Das Schlimme ist, daß die Vorbereitungen für die flächendeckende Erfassung motorisierter Verkehrsteilnehmer längst laufen. Ohne Rücksicht auf die vom Grundgesetz garantierten Bürgerrechte, ohne Prüfung der Rechtsgrundlagen und ohne parlamentarische Kontrolle wurden die technischen Voraussetzungen geschaffen und in einigen CDU-regierten Bundesländern bereits erprobt. Wer im vergangenen Jahr in Hessen, in Bayern oder Thüringen mit dem Auto unterwegs war, ist möglicherweise bereits von solchen Überwachungskameras erfaßt worden; seine Daten wurden von Polizeicomputern überprüft, vielleicht wurden sie gespeichert oder es wurden Bewegungsprofile erstellt - wer kann das schon wissen bei derartigen Maßnahmen, die willkürlich und ohne Rechtsgrundlage ausgeführt worden sind.

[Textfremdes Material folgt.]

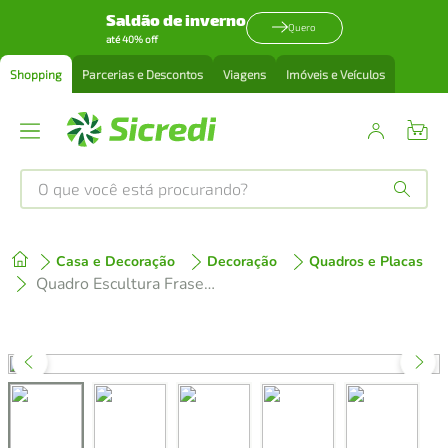
Saldão de inverno
Quero
até 40% off
Shopping
Parcerias e Descontos
Viagens
Imóveis e Veículos
O que você está procurando?
Produtos mais buscados
Casa e Decoração
Decoração
Quadros e Placas
tenis
1
º
Quadro Escultura Frase Think Big 100x70 Cinza
cafeteira
2
º
perfume
3
º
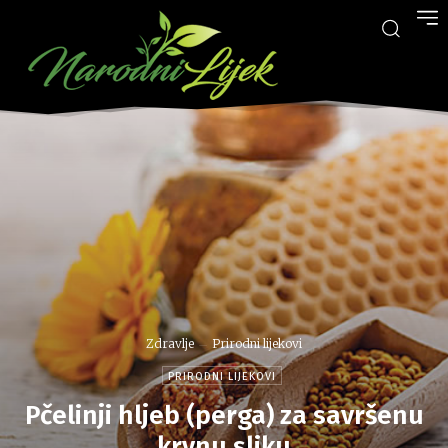
Zdravlje
Prirodni lijekovi
PRIRODNI LIJEKOVI
Pčelinji hljeb (perga) za savršenu
krvnu sliku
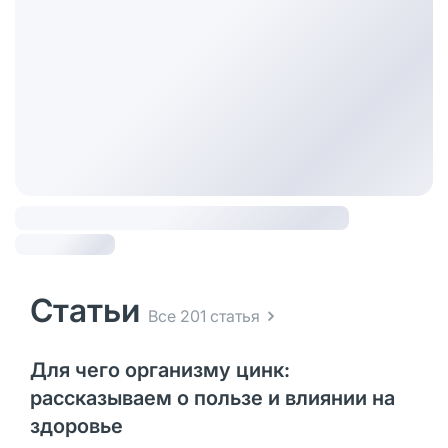
Статьи
Все 201 статья
Для чего организму цинк:
рассказываем о пользе и влиянии на
здоровье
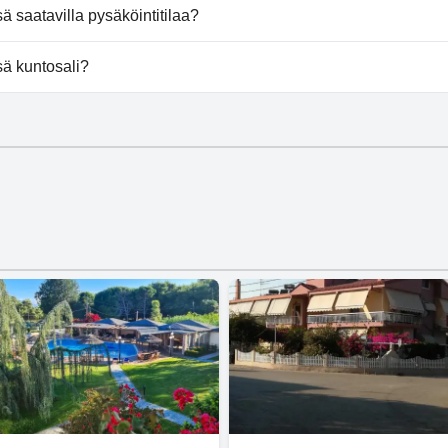
li koiria.
 saatavilla pysäköintitilaa?
tarjoaa pysäköintimahdollisuuden.
ä kuntosali?
le kuntosalia.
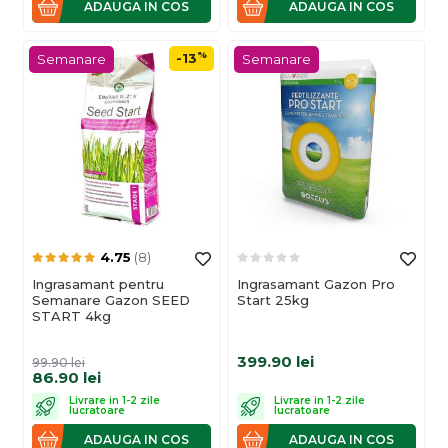
ADAUGA IN COS
ADAUGA IN COS
%
-13
Semanare
Semanare
4.75
(8)
Ingrasamant pentru
Ingrasamant Gazon Pro
Semanare Gazon SEED
Start 25kg
START 4kg
399.90
lei
99.90
lei
86.90
lei
Livrare in 1-2 zile
Livrare in 1-2 zile
lucratoare
lucratoare
ADAUGA IN COS
ADAUGA IN COS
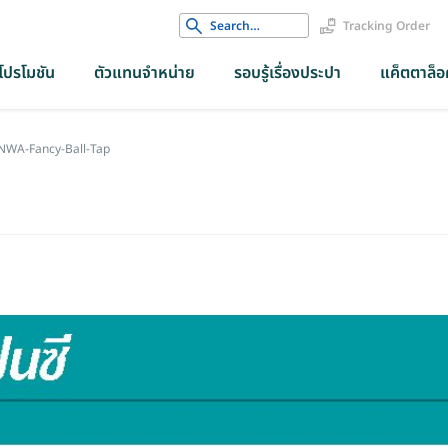
Search
Tracking Order
for:
โปรโมชัน
ตัวแทนจำหน่าย
รอบรู้เรื่องประปา
แค็ตตาล็อค
NWA-Fancy-Ball-Tap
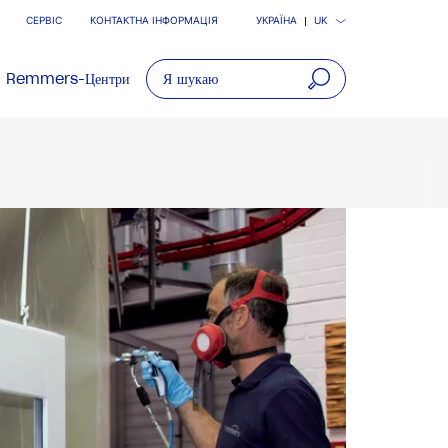
СЕРВІС
КОНТАКТНА ІНФОРМАЦІЯ
УКРАЇНА
UK
Remmers-Центри
open
main
navigatio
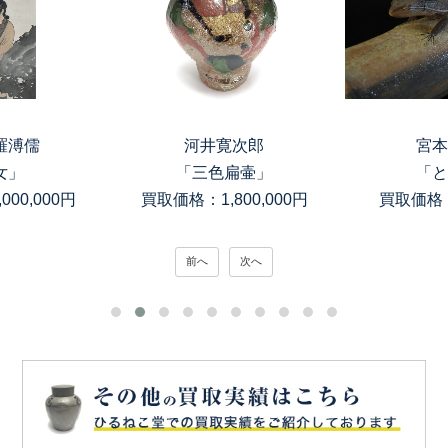
羅溥儒
河井寛次郎
宮本
女」
「三色扁壷」
「と
00,000円
買取価格：1,800,000円
買取価格：
前へ
次へ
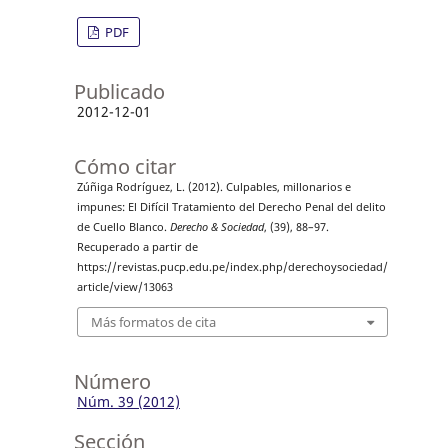
PDF
Publicado
2012-12-01
Cómo citar
Zúñiga Rodríguez, L. (2012). Culpables, millonarios e
impunes: El Difícil Tratamiento del Derecho Penal del delito
de Cuello Blanco.
Derecho & Sociedad
, (39), 88–97.
Recuperado a partir de
https://revistas.pucp.edu.pe/index.php/derechoysociedad/
article/view/13063
Más formatos de cita
Número
Núm. 39 (2012)
Sección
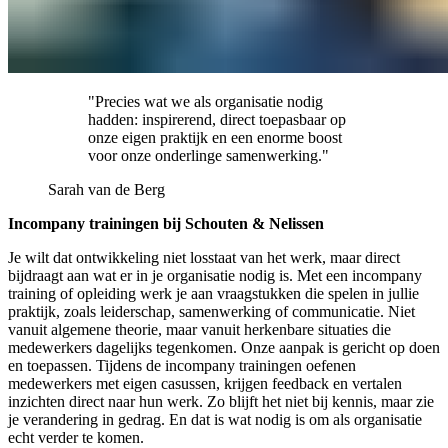
"Precies wat we als organisatie nodig
hadden: inspirerend, direct toepasbaar op
onze eigen praktijk en een enorme boost
voor onze onderlinge samenwerking."
Sarah van de Berg
Incompany trainingen bij Schouten & Nelissen
Je wilt dat ontwikkeling niet losstaat van het werk, maar direct
bijdraagt aan wat er in je organisatie nodig is. Met een incompany
training of opleiding werk je aan vraagstukken die spelen in jullie
praktijk, zoals leiderschap, samenwerking of communicatie. Niet
vanuit algemene theorie, maar vanuit herkenbare situaties die
medewerkers dagelijks tegenkomen. Onze aanpak is gericht op doen
en toepassen. Tijdens de incompany trainingen oefenen
medewerkers met eigen casussen, krijgen feedback en vertalen
inzichten direct naar hun werk. Zo blijft het niet bij kennis, maar zie
je verandering in gedrag. En dat is wat nodig is om als organisatie
echt verder te komen.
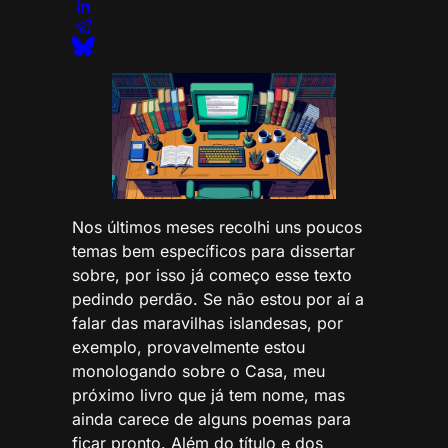
Nos últimos meses recolhi uns poucos
temas bem específicos para dissertar
sobre, por isso já começo esse texto
pedindo perdão. Se não estou por aí a
falar das maravilhas islandesas, por
exemplo, provavelmente estou
monologando sobre o Casa, meu
próximo livro que já tem nome, mas
ainda carece de alguns poemas para
ficar pronto. Além do título e dos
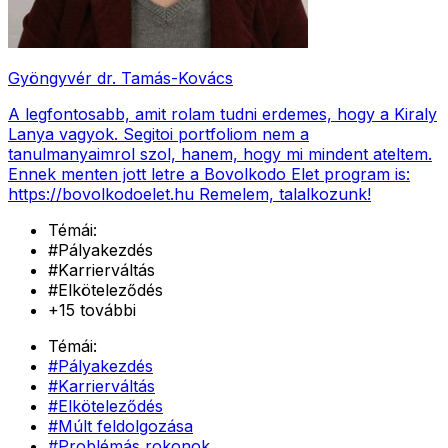
Gyöngyvér dr. Tamás-Kovács
A legfontosabb, amit rolam tudni erdemes, hogy a Kiraly
Lanya vagyok. Segitoi portfoliom nem a
tanulmanyaimrol szol, hanem, hogy mi mindent ateltem.
Ennek menten jott letre a Bovolkodo Elet program is:
https://bovolkodoelet.hu Remelem, talalkozunk!
Témái:
#
Pályakezdés
#
Karrierváltás
#
Elköteleződés
+
15
további
Témái:
#
Pályakezdés
#
Karrierváltás
#
Elköteleződés
#
Múlt feldolgozása
#
Problémás rokonok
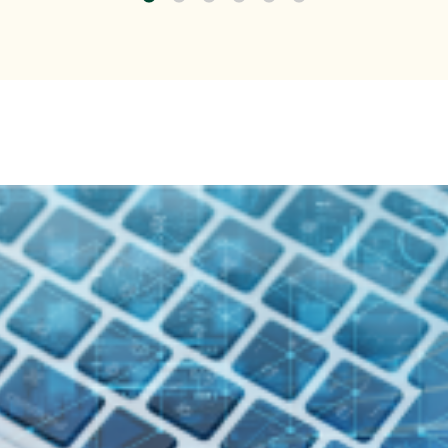
今すぐ始める課題の可視化と対策準備』出展のご案内
式会社主催イベント「Fujitsu Experience Day 2026
のご案内
くらケーシーエス、ヴィッセル神戸オフィシャルパートナー
載しました。
（4,123KB）
トレンドEXPO2026 Summer」出展のご案内
7年３月期 第１四半期決算概況
（1,736KB）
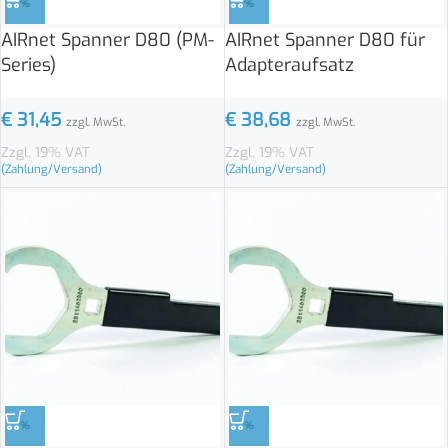
%
%
AIRnet Spanner D80 (PM-
AIRnet Spanner D80 für
Series)
Adapteraufsatz
€
31,45
€
38,68
zzgl. MwSt.
zzgl. MwSt.
Zzgl. 19% VAT
Zzgl. 19% VAT
(Zahlung/Versand)
(Zahlung/Versand)
%
%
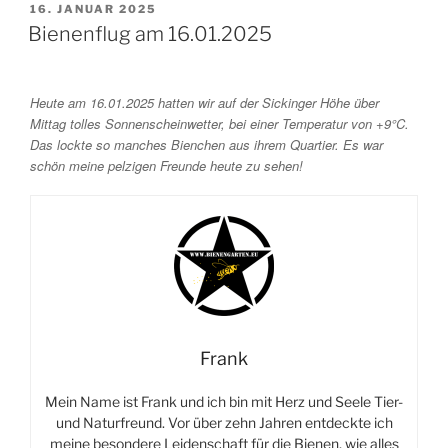
VERÖFFENTLICHT
16. JANUAR 2025
e
i
l
AM
Bienenflug am 16.01.2025
b
l
e
o
n
o
Heute am 16.01.2025 hatten wir auf der Sickinger Höhe über
Mittag tolles Sonnenscheinwetter, bei einer Temperatur von +9°C.
k
Das lockte so manches Bienchen aus ihrem Quartier. Es war
schön meine pelzigen Freunde heute zu sehen!
Frank
Mein Name ist Frank und ich bin mit Herz und Seele Tier-
und Naturfreund. Vor über zehn Jahren entdeckte ich
meine besondere Leidenschaft für die Bienen, wie alles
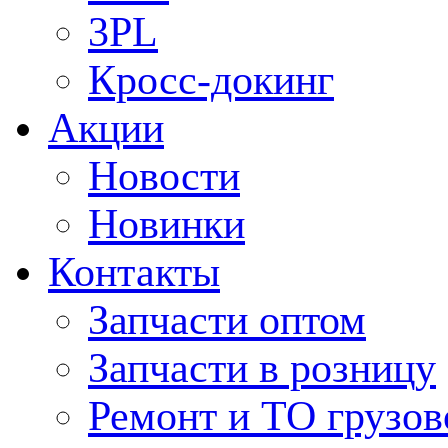
3PL
Кросс-докинг
Акции
Новости
Новинки
Контакты
Запчасти оптом
Запчасти в розницу
Ремонт и ТО грузов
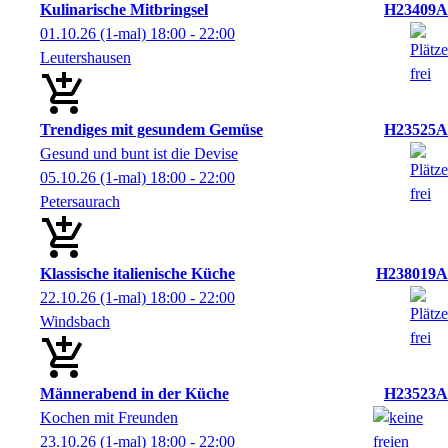
Kulinarische Mitbringsel
H23409A
01.10.26
(1-mal)
18:00
- 22:00
Leutershausen
Trendiges mit gesundem Gemüse
H23525A
Gesund und bunt ist die Devise
05.10.26
(1-mal)
18:00
- 22:00
Petersaurach
Klassische italienische Küche
H238019A
22.10.26
(1-mal)
18:00
- 22:00
Windsbach
Männerabend in der Küche
H23523A
Kochen mit Freunden
23.10.26
(1-mal)
18:00
- 22:00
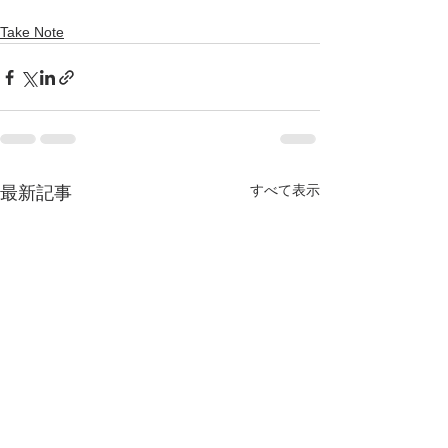
Take Note
すべて表示
最新記事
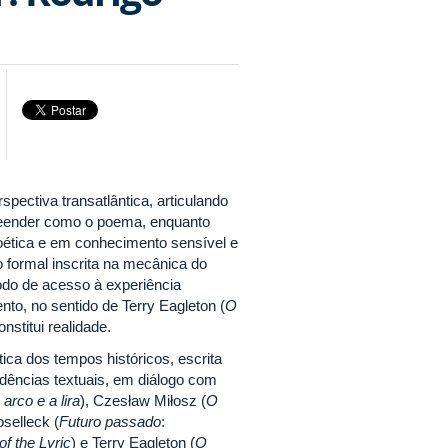
pectiva transatlântica, articulando
mpreender como o poema, enquanto
oética e em conhecimento sensível e
 formal inscrita na mecânica do
do de acesso à experiência
to, no sentido de Terry Eagleton (
O
stitui realidade.
a dos tempos históricos, escrita
idências textuais, em diálogo com
 arco e a lira
), Czesław Miłosz (
O
oselleck (
Futuro passado
:
of the Lyric
) e Terry Eagleton (
O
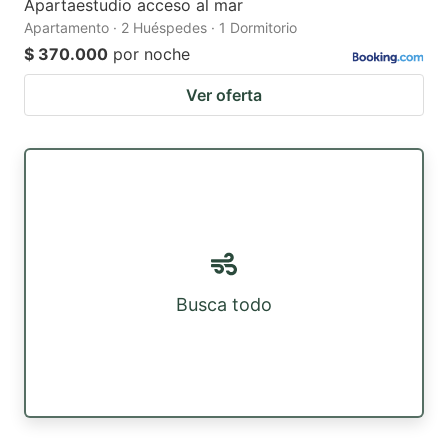
Apartaestudio acceso al mar
Apartamento · 2 Huéspedes · 1 Dormitorio
$ 370.000
por noche
Ver oferta
Busca todo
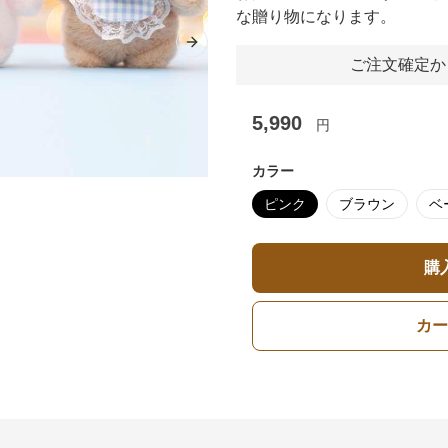
な贈り物になります。
Next slide
ご注文確定か
5,990
円
カラー
ピンク
ブラウン
ベ
購
カー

Ein anderes aktuelles Beispiel für einen schwerwiegenden Eingriff in Bürgerrechte ist das neue Telekommunikationsgesetz, das die rotgrüne Bundesregierung im Herbst vorgelegt hat. Demnach sollen künftig alle beim Telefonieren, Surfen oder Mailen entstehenden Verkehrsdaten unverkürzt sechs Monate lang gespeichert werden, also auch die vollständigen Zielrufnummern. Außerdem soll der Polizei, den Strafverfolgungsbehörden oder Nachrichtendiensten der Zugriff auf Paßwörter oder PINs ermöglicht werden, mit denen im Telefonverkehr oder im Internet persönliche Inhalte geschützt werden. Nach Vorstellung der Bundesregierung soll für die Herausgabe und Verwendung dieser sensiblen Daten weder die Bindung an einen Straftatbestand noch ein richterlicher Beschluß erforderlich sein. Gegen den Entwurf haben sich zwar die Datenschutzbeauftragten von Bund und Ländern gewandt und den Bundestag aufgefordert, diese Änderungen nicht zuzulassen.

Doch daß die rotgrüne Bundesregierung ein solches Gesetz überhaupt erarbeitet und verabschiedet hat, ist skandalös genug. Vor wenigen Jahren noch waren die Grünen überaus sensibel, wenn es um Belange des Datenschutzes ging. Und auch die SPD ist als Oppositionspartei im allgemeinen nachdrücklich für die Wahrung der Bürgerrechte eingetreten. Wie diese Parteien jetzt mit den Bürgerrechten umgehen, ist irrational, unberechenbar und trägt totalitäre Züge. Ihre Angst vor dem Machtverlust scheint inzwischen stärker zu sein als der Respekt vor dem Grundgesetz und den Rechten der Bürger. Angst, so sagt der Volksmund, ist ein schlechter Ratgeber. Das gilt ohne Zweifel auch für die Politik.